Я достала три пухлых советских фотоальбома в бордовых синтетических обложках и перебрала фотографии. Выбросить мне было нечего. Я знала все лица и ситуации, запечатленные на них. Еще я нашла одну фотографию из девяностых: на ней очень стройная мама лет тридцати в джинсовом сарафане поверх полосатой трикотажной футболки. Она стоит в белых кожаных босоножках на длинной коряге, лежащей на берегу усть-илимского водохранилища. Мама на этой фотографии легкая девушка. Не та, которой я знала ее. Я забрала эту фотографию себе как знак того, что у мамы когда-то была легкая радостная жизнь.

После ее смерти я искала в стопке с бумагами документы на квартиру и нашла порножурналы. Меня удивил их потрепанный вид. Неужели мама смотрела порножурналы? Если бы я их нашла еще при ее жизни, как бы она отреагировала на это? Смутилась бы или строго посмотрела на меня? И почему она, зная о том, что умирает, не выбросила их? У нее было достаточно времени, чтобы скрыть все следы своей личной жизни от меня. Но она этого не сделала. Для того ли, чтобы я их нашла? Хотела ли она подразнить меня после собственной смерти? Или она хотела показать мне то, что она – обыкновенная женщина? Хотя, скорее всего, она просто забыла о них, и не было ничего, что она хотела мне сообщить.

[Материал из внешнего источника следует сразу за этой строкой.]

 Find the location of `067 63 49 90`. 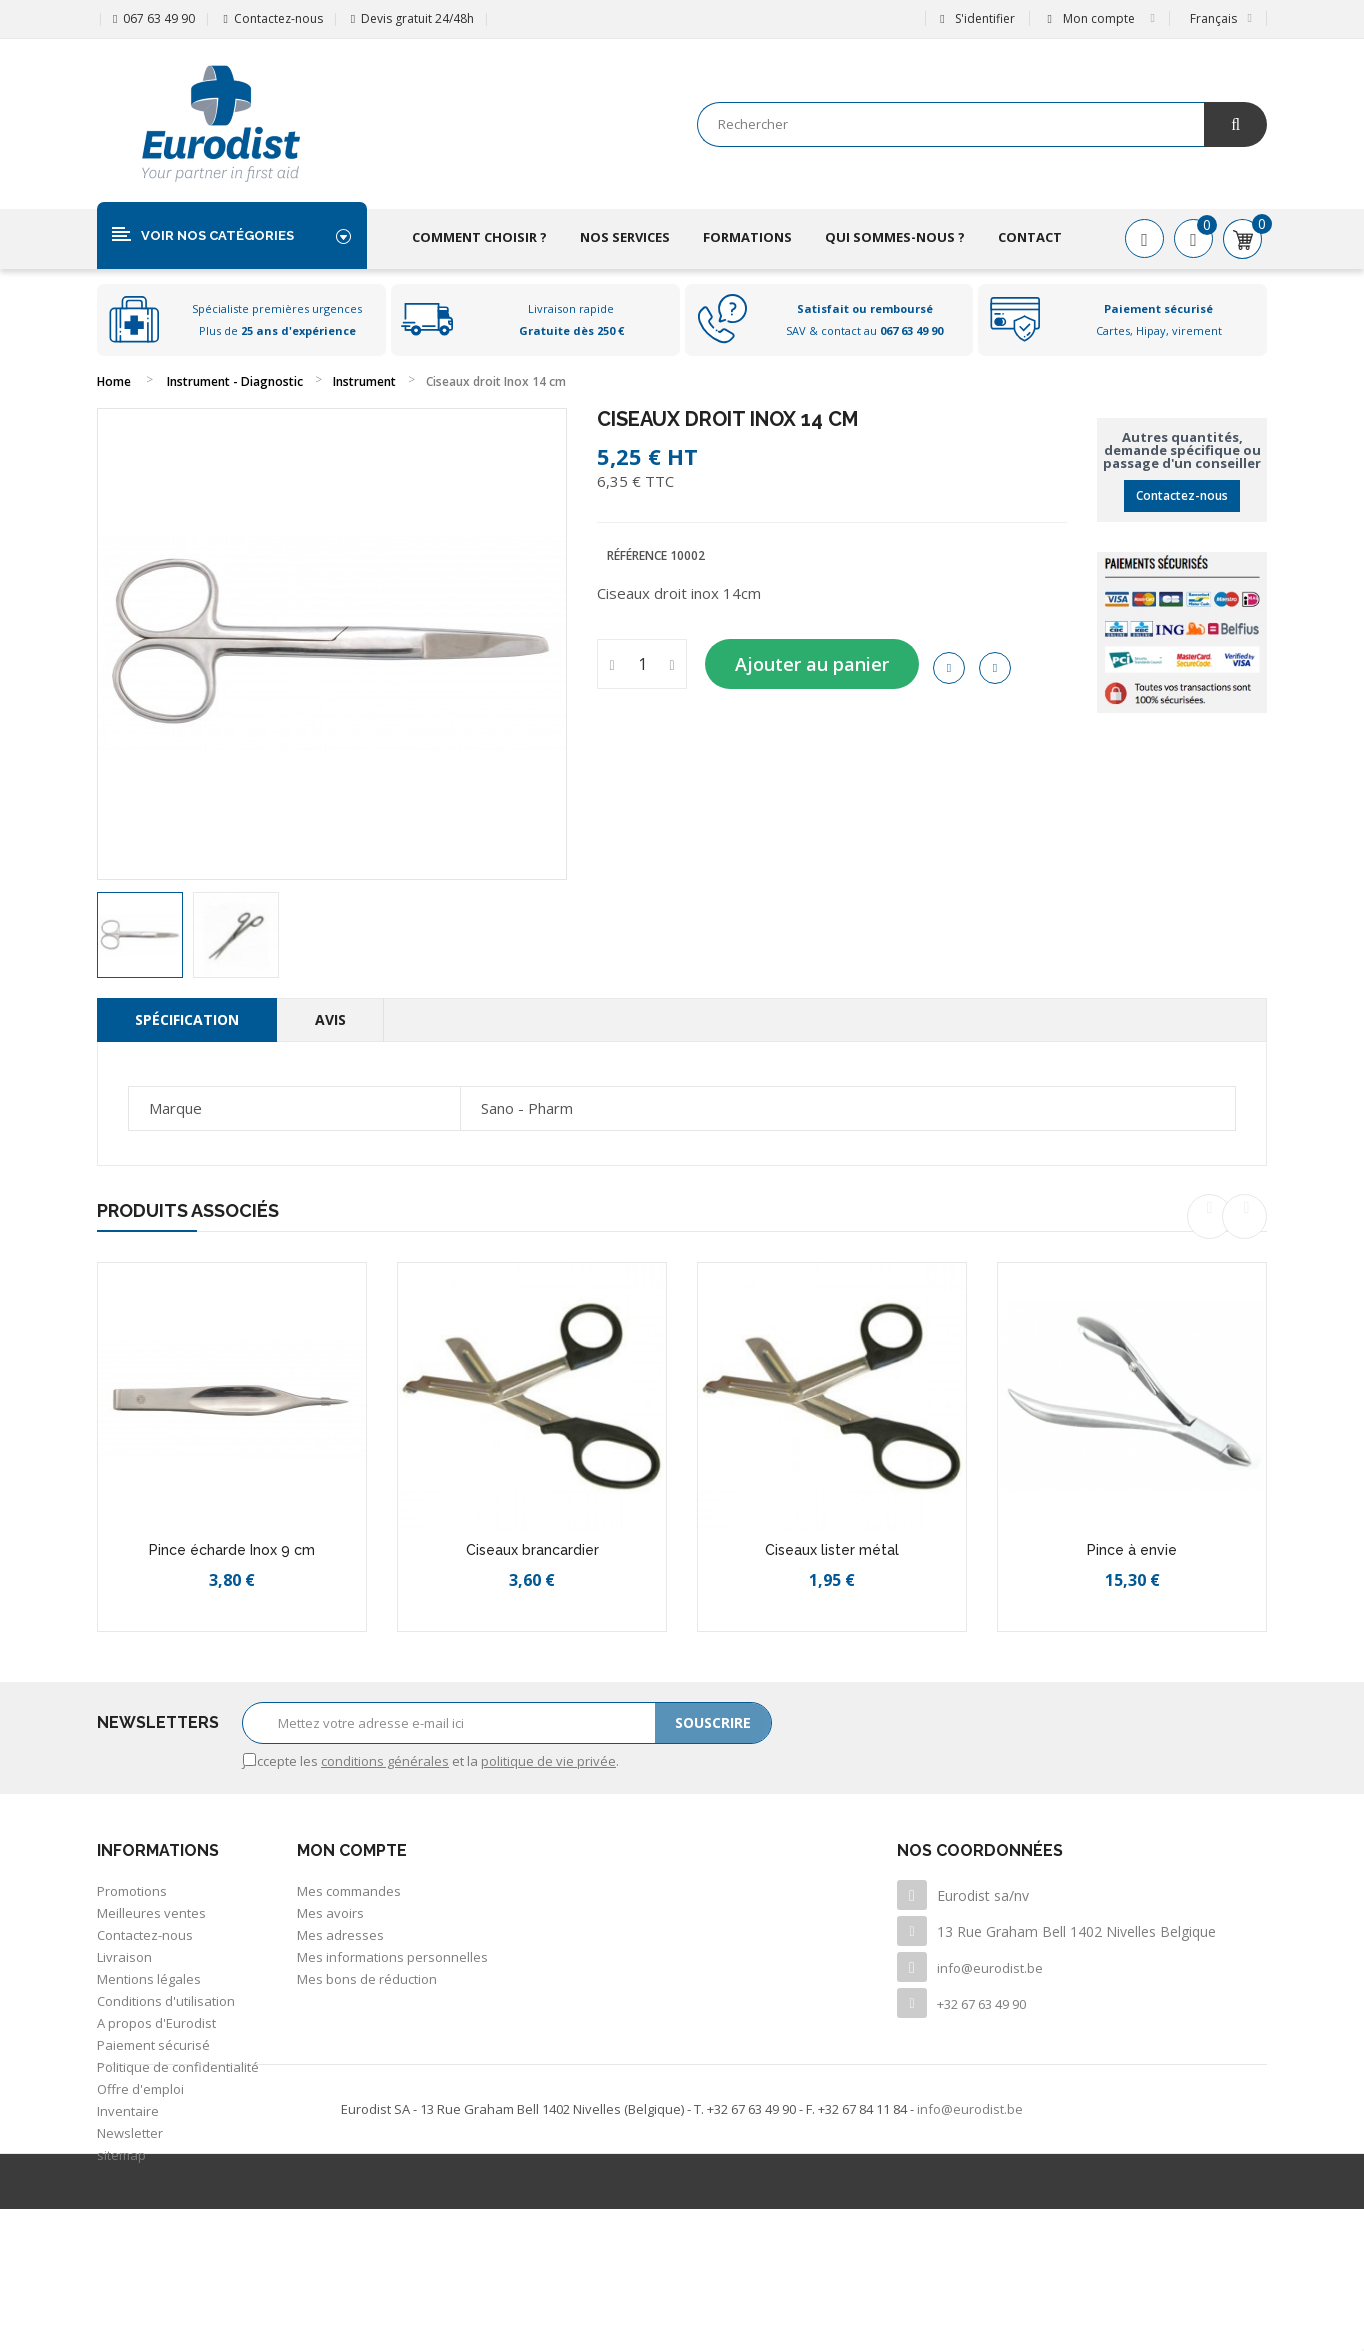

Я знаю, что она не собиралась ничего мне сообщать. Маленький нелинованный блокнотик, который я купила и положила ей под подушку, чтобы она оставила мне свое неформальное завещание, остался пуст.

Когда я уезжала за несколько дней до ее смерти, она буднично сказала мне, чтобы я ее обняла. И я прошла в комнату в уличной обуви, она приподнялась и обняла меня. Я поцеловала ее в ухо. Она сказала мне «все, езжай» – так, как говорила мне много раз в жизни, когда я уезжала. И я уехала. Через несколько дней ее сердце остановилось в волгоградском хосписе. Последними словами, сказанными ею мне по телефону, была фраза: «Мне очень плохо».

Мама ничего не хотела мне сообщить, а я была тотальным сообщением ей о самой себе. Когда в подростковом возрасте я начала писать стихи и вести дневник, я подбрасывала его в разные места квартиры, чтобы она прочла их. Я хотела быть отраженной в глазах матери, которые никогда меня не замечали.